When you spot the word "revenue" in a line of the data below, copy that line.

(Saved entries)
----------------
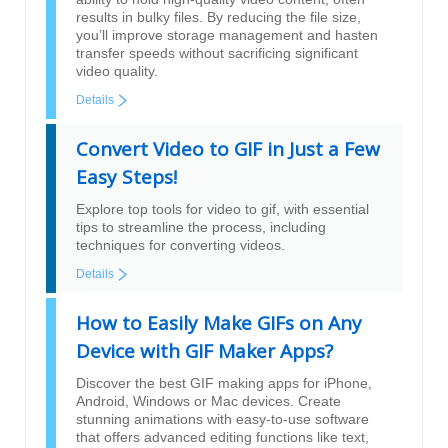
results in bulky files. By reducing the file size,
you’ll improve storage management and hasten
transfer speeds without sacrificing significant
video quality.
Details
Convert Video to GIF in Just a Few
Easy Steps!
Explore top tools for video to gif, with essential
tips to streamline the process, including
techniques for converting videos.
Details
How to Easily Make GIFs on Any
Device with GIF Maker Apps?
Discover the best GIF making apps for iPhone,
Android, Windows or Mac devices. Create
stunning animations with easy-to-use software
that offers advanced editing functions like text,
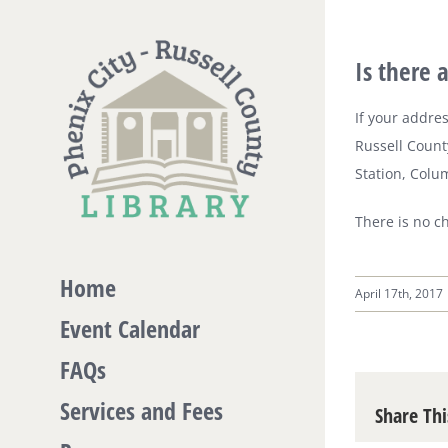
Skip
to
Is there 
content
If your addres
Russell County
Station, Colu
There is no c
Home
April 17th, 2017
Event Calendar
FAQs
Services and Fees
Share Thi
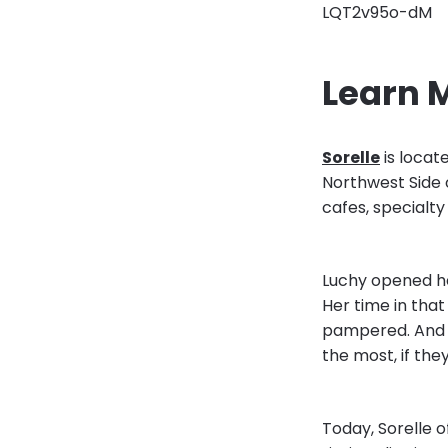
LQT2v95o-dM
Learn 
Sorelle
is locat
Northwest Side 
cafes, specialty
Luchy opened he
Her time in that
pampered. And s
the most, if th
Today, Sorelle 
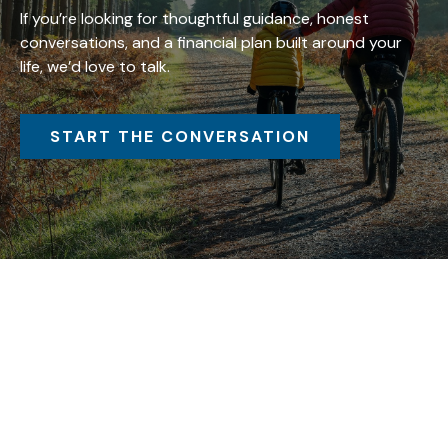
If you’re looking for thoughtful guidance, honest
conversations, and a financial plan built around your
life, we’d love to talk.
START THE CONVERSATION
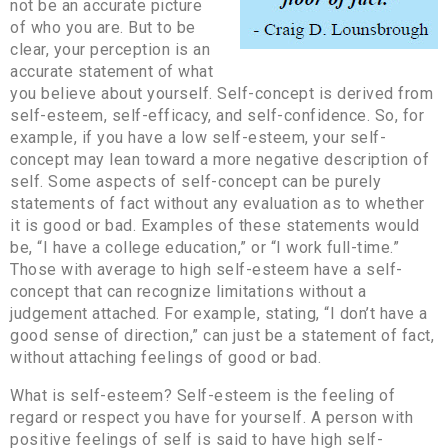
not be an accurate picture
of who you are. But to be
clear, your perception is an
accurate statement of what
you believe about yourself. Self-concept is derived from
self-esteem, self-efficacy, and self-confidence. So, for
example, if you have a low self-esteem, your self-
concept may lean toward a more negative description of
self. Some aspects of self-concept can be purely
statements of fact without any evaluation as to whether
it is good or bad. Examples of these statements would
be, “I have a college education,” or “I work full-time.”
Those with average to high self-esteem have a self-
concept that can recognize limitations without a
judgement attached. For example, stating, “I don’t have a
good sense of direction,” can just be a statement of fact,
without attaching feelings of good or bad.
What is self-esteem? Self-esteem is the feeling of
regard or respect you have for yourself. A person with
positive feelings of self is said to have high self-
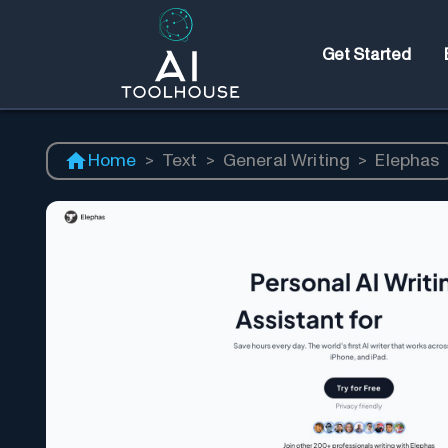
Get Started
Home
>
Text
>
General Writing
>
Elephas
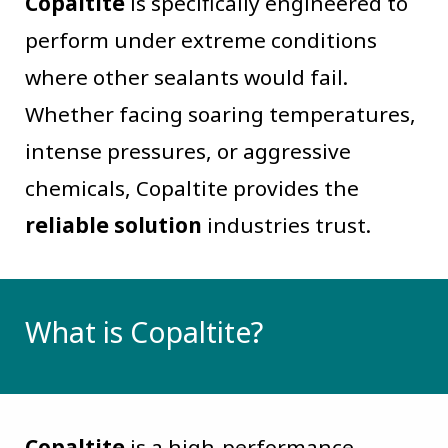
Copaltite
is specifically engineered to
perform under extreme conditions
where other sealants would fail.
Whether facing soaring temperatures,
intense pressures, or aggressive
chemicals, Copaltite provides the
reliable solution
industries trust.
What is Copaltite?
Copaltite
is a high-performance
----------------
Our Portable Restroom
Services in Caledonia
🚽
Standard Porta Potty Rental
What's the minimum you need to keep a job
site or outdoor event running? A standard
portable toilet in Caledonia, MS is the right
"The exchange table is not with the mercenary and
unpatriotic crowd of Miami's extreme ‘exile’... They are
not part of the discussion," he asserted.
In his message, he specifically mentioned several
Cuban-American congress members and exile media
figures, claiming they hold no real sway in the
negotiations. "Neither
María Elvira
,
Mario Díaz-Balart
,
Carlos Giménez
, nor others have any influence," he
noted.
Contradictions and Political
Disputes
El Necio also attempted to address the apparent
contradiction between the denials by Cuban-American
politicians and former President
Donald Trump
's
----------------
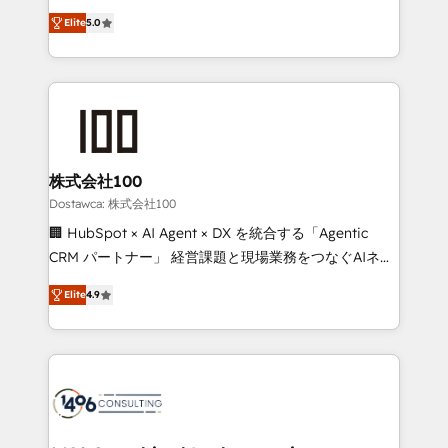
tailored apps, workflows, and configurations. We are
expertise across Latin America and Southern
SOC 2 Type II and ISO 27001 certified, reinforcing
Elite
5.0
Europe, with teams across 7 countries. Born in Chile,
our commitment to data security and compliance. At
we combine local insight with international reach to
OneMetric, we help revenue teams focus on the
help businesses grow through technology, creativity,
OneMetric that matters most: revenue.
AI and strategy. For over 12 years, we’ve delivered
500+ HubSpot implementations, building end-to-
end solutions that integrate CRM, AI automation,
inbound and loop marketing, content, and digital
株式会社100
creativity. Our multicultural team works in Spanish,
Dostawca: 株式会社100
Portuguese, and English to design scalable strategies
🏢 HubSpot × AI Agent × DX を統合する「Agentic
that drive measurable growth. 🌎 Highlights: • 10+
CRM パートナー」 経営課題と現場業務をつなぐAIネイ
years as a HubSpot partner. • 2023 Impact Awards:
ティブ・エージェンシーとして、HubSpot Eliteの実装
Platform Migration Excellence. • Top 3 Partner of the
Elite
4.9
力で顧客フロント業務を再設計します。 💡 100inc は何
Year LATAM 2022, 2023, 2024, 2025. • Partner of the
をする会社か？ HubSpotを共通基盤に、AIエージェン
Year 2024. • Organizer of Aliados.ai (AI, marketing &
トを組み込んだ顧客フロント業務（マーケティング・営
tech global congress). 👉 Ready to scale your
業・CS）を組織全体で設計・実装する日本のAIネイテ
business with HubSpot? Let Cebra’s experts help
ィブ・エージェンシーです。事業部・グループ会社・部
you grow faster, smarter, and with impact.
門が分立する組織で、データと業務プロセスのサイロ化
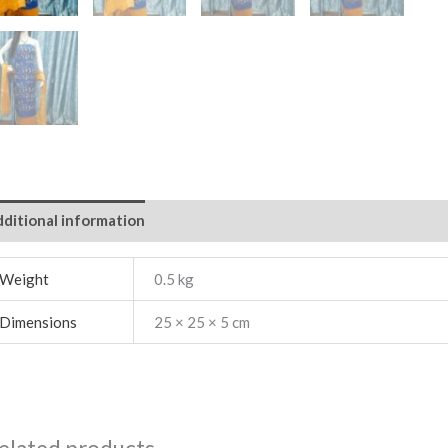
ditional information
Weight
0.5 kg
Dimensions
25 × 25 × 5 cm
----------------
> _Result for this task_:
OneMetric, we help revenue teams focus on the
OneMetric that matters most: revenue.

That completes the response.